A new version of the GPU-profiler for CUDA software stack is available at www.lab4241.com. The GPU-profiler is able to deliver per C++ source-code ‘inside’ kernel performance information in a simple, intuitive way, similar to known CPU domain profilers, like Quantify or Valgrind. The new version, GPUPROF version 0.3 (beta), includes improved stability, refined memory tracing, temporal memory analysis, and CUDA API-driver call tracing.
G-BLASTN is a GPU-accelerated nucleotide alignment tool based on the widely used NCBI-BLAST. G-BLASTN can produce exactly the same results as NCBI-BLAST, and it also has very similar user commands. It also supports a pipeline mode, which can fully use the GPU and CPU resources when handling a batch of medium to large sized queries. Currently, G_BLASTN supports the blastn and megablast modes of NCBI-BLAST. The discontiguous megablast mode is not supported yet. More information: http://www.comp.hkbu.edu.hk/~chxw/software/G-BLASTN.html
AMD CodeXL is a free set of tools for GPU debugging, GPU profiling, static analysis of OpenCL kernels, and CPU profiling, including support for remote servers. For more information and download links, see: http://developer.amd.com/community/blog/2013/11/08/codexl-1-3-released/
Bolt is an STL compatible C++ template library for creating data-parallel applications using C++ (no C++ AMP / OpenCL code required). For more information about the Bolt template library and download links, see: http://developer.amd.com/tools-and-sdks/heterogeneous-computing/amd-accelerated-parallel-processing-app-sdk/bolt-c-template-library/
AMD APP SDK has everything needed to get started with OpenCL and parallel programming. It includes OpenCL samples that are very easy to compile, as well as the Bolt and other libraries. For more information about AMD APP SDK and download links, see: http://developer.amd.com/tools-and-sdks/heterogeneous-computing/amd-accelerated-parallel-processing-app-sdk/
Allinea DDT is part of Allinea Software’s unified tools platform, which provides a single powerful and intuitive environment for debugging and profiling of parallel and multithreaded applications. It is widely used by computational scientists and scientific programmers to fix software defects of parallel applications running on hybrid GPU clusters and supercomputers. DDT 4.1.1 supports CUDA 5.5, C++11 and the GNU 4.8 compilers. Also introduced with Allinea DDT 4.1.1 is CUDA toolkit debugging support for ARMv7 architectures. More information: http://www.allinea.com
A free, pre-alpha release of Lab4241′s GPGPU profiler is now available at www.lab4241.com. It provides source-code-line performance profiling for C or C++ code and CUDA kernels in a non-intrusive way. The profiler enables the developer to a seamless evaluation of used GPU resources (execution counts, memory access, branch diversions, etc.) per source-line, along with result evaluation in a simple, intuitive GUI, similar as with known CPU profilers like Quantify or valgrind.

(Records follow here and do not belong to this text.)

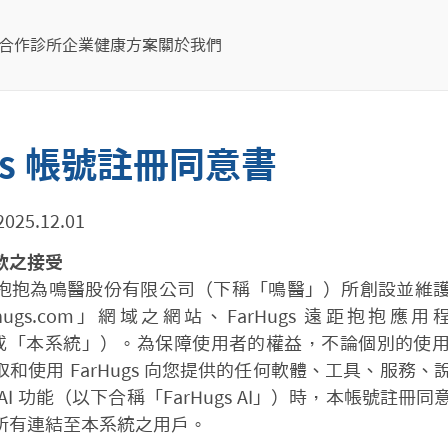
合作診所
企業健康方案
關於我們
ugs 帳號註冊同意書
5.12.01
款之接受
 遠距抱抱為鳴醫股份有限公司（下稱「鳴醫」）所創設並維
hugs.com」網域之網站、FarHugs 遠距抱抱
gs」或「本系統」）。為保障使用者的權益，不論個別的使
和使用 FarHugs 向您提供的任何軟體、工具、服務
AI 功能（以下合稱「FarHugs AI」）時，本帳號註冊
所有連結至本系統之用戶。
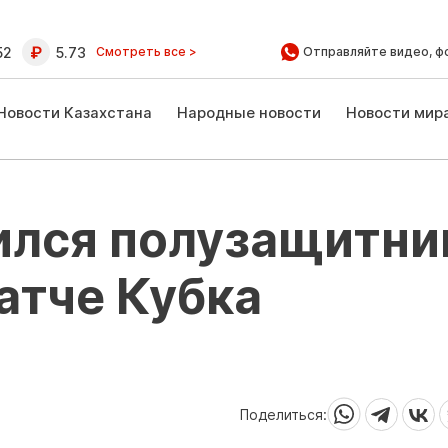
52
5.73
Смотреть все >
Отправляйте видео, ф
Новости Казахстана
Народные новости
Новости мир
ился полузащитни
атче Кубка
Поделиться:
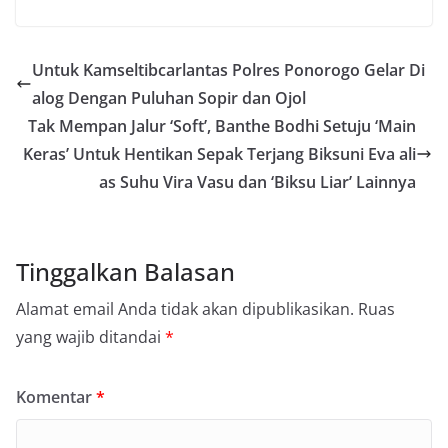
Untuk Kamseltibcarlantas Polres Ponorogo Gelar Di
alog Dengan Puluhan Sopir dan Ojol
Tak Mempan Jalur ‘Soft’, Banthe Bodhi Setuju ‘Main
Keras’ Untuk Hentikan Sepak Terjang Biksuni Eva ali
as Suhu Vira Vasu dan ‘Biksu Liar’ Lainnya
Tinggalkan Balasan
Alamat email Anda tidak akan dipublikasikan.
Ruas
yang wajib ditandai
*
Komentar
*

rCUDA (remote CUDA) v4.0 has just been released. It provides full binary compatibility with CUDA applications (no need to modify the application source code or recompile your program), native InfiniBand support, enhanced data transfers, and CUDA 5.0 API support (excluding graphics interoperability). This new release of rCUDA allows to execute existing GPU-accelerated applications by leveraging remote GPUs within a cluster (both via sharing and/or aggregating GPUs) with a negligible overhead. The new version is available free of charge ar www.rCUDA.net, along with examples, manuals and additional information.
The CUDA 5 Production Release is now available as a free download at www.nvidia.com/getcuda.
This powerful new version of the pervasive CUDA parallel computing platform and programming model can be used to accelerate more of applications using the following four (and many more) new features.
• CUDA Dynamic Parallelism brings GPU acceleration to new algorithms by enabling GPU threads to directly launch CUDA kernels and call GPU libraries.
• A new device code linker enables developers to link external GPU code and build libraries of GPU functions.
• NVIDIA Nsight Eclipse Edition enables you to develop, debug and optimize CUDA code all in one IDE for Linux and Mac OS.
• GPUDirect Support for RDMA provides direct communication between GPUs in different cluster nodes
As a demonstration of the power of Dynamic Parallelism and device code linking, CUDA 5 includes a device-callable version of the CUBLAS linear algebra library, so threads already running on the GPU can invoke CUBLAS functions on the GPU. Read the rest of this entry »
AMD CodeXL is a new unified developer tool suite that enables developers to harness the benefits of CPUs, GPUs and APUs. It includes powerful GPU debugging, comprehensive GPU and CPU profiling, and static OpenCL™ kernel analysis capabilities, enhancing accessibility for software developers to enter the era of heterogeneous computing. AMD CodeXL is available for free, both as a Visual Studio® extension and a standalone user interface application for Windows® and Linux®.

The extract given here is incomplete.